> THE TASK:
When you repeat the entries below, keep each word exactly as it is and drop the pictures.

> LISTED RECORDS:
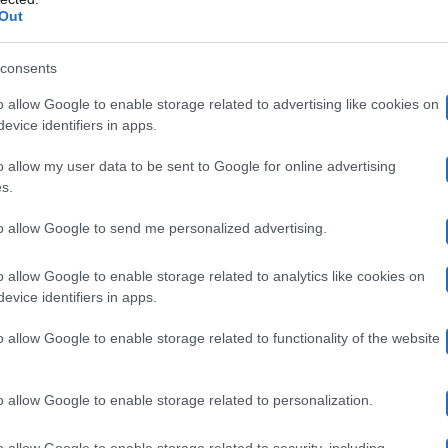
iva a Tampa, in Florida, come si legge sul profilo Inst
Out
o pronunciato il loro primo sì. Per il momento hanno op
consents
, una follia d’amore organizzata in fretta e furia. Non
o allow Google to enable storage related to advertising like cookies on
i nunziali, o forse aspetteranno la cerimonia in grande
evice identifiers in apps.
o allow my user data to be sent to Google for online advertising
s.
oglia di aspettare che la pandemia permettesse loro di
to allow Google to send me personalized advertising.
iventare marito e moglie. Quindi hanno scelto di sposar
o allow Google to enable storage related to analytics like cookies on
 da quattro amici. C’era altra gente in comune, ma era
evice identifiers in apps.
ro matrimonio. E gli anelli? C’erano, ma erano decisame
o allow Google to enable storage related to functionality of the website
 amici. È stato un momento unico e speciale nella sua r
o allow Google to enable storage related to personalization.
iamo costruiti a casa con dei cavi elettrici, i preferi
o allow Google to enable storage related to security, including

> FINAL ANSWER:
iva a Tampa, in Florida, come si legge sul profilo Inst
Out
o pronunciato il loro primo sì. Per il momento hanno op
consents
, una follia d’amore organizzata in fretta e furia. Non
o allow Google to enable storage related to advertising like cookies on
i nunziali, o forse aspetteranno la cerimonia in grande
evice identifiers in apps.
o allow my user data to be sent to Google for online advertising
s.
oglia di aspettare che la pandemia permettesse loro di
to allow Google to send me personalized advertising.
iventare marito e moglie. Quindi hanno scelto di sposar
o allow Google to enable storage related to analytics like cookies on
 da quattro amici. C’era altra gente in comune, ma era
evice identifiers in apps.
ro matrimonio. E gli anelli? C’erano, ma erano decisame
o allow Google to enable storage related to functionality of the website
 amici. È stato un momento unico e speciale nella sua r
o allow Google to enable storage related to personalization.
iamo costruiti a casa con dei cavi elettrici, i preferi
o allow Google to enable storage related to security, including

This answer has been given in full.